WHAT THE TASK ASKS
Starting from the line that contains "Show me **aorta**. (SVG masks)", give back every line through the end of the listing exactly as written and no other line.

TASK INPUTS
○ ○ ○ ○ ○ ○ ○

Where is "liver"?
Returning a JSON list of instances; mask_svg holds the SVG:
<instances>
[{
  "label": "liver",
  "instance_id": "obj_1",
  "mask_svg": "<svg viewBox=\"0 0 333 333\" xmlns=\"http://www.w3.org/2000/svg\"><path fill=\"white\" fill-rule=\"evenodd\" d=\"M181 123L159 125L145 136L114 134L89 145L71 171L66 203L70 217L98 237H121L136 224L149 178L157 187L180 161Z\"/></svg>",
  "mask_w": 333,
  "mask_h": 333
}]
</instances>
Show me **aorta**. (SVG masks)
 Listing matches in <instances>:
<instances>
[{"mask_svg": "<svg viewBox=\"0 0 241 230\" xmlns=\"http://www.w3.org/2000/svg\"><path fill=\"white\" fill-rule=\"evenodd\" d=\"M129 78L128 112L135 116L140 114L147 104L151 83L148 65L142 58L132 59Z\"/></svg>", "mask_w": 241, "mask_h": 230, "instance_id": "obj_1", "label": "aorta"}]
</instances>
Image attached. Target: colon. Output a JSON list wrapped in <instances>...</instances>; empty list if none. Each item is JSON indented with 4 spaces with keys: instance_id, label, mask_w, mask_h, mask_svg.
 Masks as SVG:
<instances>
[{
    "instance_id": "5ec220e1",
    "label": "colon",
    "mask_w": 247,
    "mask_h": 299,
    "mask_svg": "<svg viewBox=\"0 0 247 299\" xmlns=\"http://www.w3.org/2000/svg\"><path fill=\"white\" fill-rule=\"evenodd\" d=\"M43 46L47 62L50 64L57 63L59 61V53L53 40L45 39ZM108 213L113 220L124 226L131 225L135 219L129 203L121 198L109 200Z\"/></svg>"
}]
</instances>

○ ○ ○ ○ ○ ○ ○

WRITTEN REPLY
Show me **aorta**. (SVG masks)
 Listing matches in <instances>:
<instances>
[{"mask_svg": "<svg viewBox=\"0 0 241 230\" xmlns=\"http://www.w3.org/2000/svg\"><path fill=\"white\" fill-rule=\"evenodd\" d=\"M129 78L128 112L135 116L140 114L147 104L151 83L148 65L142 58L132 59Z\"/></svg>", "mask_w": 241, "mask_h": 230, "instance_id": "obj_1", "label": "aorta"}]
</instances>
Image attached. Target: colon. Output a JSON list wrapped in <instances>...</instances>; empty list if none. Each item is JSON indented with 4 spaces with keys: instance_id, label, mask_w, mask_h, mask_svg.
 Masks as SVG:
<instances>
[{
    "instance_id": "5ec220e1",
    "label": "colon",
    "mask_w": 247,
    "mask_h": 299,
    "mask_svg": "<svg viewBox=\"0 0 247 299\" xmlns=\"http://www.w3.org/2000/svg\"><path fill=\"white\" fill-rule=\"evenodd\" d=\"M43 46L47 62L50 64L57 63L59 61V53L53 40L45 39ZM108 213L113 220L124 226L131 225L135 219L129 203L121 198L109 200Z\"/></svg>"
}]
</instances>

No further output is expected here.